*** Source material ***
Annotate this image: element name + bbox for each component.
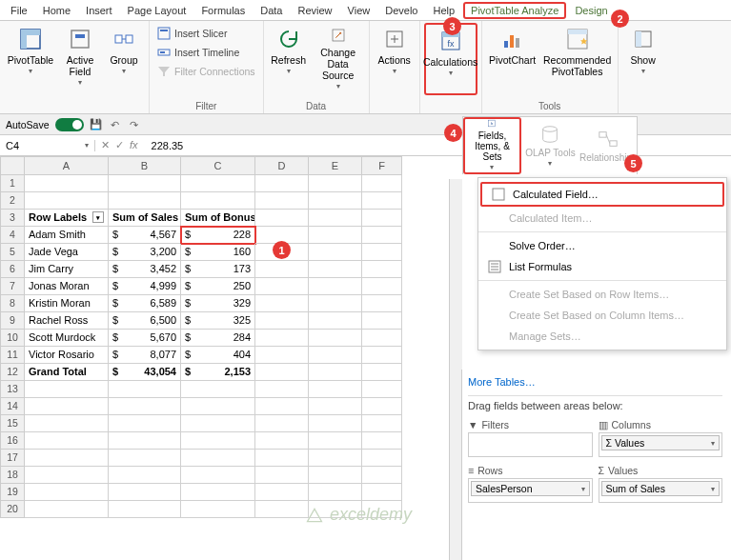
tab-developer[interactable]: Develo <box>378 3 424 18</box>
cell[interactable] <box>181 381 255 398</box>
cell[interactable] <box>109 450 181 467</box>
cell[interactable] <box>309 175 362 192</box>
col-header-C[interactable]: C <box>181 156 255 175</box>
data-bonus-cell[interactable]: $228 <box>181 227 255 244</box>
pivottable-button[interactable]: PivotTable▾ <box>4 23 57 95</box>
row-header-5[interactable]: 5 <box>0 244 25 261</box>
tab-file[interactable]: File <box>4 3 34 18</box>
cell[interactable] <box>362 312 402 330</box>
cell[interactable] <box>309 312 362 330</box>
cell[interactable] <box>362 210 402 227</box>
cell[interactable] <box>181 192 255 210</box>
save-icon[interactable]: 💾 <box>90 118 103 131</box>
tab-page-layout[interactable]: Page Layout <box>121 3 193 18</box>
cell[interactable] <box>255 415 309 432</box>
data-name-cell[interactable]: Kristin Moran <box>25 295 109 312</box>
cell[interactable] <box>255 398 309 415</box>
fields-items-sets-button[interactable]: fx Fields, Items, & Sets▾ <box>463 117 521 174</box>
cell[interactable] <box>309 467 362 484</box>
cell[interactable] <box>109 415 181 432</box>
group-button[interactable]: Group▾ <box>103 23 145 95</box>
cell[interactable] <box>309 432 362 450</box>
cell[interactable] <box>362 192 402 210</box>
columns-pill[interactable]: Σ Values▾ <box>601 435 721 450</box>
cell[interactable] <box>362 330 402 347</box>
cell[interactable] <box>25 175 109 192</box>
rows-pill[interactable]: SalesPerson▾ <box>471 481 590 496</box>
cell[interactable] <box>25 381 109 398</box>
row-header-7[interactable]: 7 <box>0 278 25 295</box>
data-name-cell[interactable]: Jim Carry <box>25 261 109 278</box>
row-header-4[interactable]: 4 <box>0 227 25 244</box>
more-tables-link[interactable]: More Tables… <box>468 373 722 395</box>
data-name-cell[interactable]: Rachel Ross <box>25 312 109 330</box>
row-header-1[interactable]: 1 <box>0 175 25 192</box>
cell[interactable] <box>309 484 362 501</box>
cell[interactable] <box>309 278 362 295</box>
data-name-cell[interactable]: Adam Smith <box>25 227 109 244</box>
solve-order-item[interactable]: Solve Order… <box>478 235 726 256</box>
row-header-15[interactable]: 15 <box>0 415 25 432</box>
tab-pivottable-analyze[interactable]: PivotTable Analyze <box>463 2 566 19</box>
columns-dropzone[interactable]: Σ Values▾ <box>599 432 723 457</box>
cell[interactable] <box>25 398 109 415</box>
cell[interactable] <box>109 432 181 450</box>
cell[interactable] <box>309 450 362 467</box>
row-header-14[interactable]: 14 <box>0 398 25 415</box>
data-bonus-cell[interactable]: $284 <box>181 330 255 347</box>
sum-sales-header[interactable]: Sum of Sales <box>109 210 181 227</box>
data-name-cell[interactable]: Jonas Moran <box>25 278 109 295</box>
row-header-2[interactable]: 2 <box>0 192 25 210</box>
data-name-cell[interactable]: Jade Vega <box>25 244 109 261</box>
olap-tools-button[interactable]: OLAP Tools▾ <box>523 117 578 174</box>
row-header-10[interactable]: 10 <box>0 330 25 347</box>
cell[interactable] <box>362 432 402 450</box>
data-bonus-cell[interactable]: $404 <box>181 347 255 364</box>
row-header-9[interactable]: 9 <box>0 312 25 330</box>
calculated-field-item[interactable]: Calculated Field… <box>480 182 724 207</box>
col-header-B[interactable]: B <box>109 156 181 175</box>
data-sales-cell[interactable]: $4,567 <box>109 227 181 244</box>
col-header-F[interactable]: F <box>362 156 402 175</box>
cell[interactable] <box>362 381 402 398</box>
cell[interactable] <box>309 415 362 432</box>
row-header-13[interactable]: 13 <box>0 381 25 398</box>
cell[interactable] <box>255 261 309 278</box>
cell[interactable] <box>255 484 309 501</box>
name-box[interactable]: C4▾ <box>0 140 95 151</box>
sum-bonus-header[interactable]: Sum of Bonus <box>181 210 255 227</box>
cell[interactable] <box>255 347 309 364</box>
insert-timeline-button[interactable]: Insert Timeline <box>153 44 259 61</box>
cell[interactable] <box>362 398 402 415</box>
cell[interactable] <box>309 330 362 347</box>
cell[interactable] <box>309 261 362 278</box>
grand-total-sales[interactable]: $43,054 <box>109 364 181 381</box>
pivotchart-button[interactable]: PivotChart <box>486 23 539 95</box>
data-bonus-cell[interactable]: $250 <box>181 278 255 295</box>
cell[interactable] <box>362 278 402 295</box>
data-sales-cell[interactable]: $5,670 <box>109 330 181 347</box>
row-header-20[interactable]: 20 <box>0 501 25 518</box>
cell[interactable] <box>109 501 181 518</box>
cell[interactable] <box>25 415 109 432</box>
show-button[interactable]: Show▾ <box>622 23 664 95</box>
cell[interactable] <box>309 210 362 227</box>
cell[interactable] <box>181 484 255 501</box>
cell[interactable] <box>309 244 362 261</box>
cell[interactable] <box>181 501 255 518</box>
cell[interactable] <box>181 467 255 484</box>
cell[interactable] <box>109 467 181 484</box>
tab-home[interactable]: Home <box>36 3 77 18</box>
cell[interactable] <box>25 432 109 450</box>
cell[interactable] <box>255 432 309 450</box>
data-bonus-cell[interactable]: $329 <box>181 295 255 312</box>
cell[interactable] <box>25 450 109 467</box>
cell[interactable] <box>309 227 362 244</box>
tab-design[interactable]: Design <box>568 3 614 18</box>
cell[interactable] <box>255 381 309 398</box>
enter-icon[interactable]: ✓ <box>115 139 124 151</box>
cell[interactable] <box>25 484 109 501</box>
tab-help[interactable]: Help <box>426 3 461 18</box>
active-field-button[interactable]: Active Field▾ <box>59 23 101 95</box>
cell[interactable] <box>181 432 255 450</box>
*** End of Source material ***
- **The task**: Scan the records above for the word "Values". Copy each line that has it.

- **Solution to the exercise**:
columns-pill[interactable]: Σ Values▾ <box>601 435 721 450</box>
columns-dropzone[interactable]: Σ Values▾ <box>599 432 723 457</box>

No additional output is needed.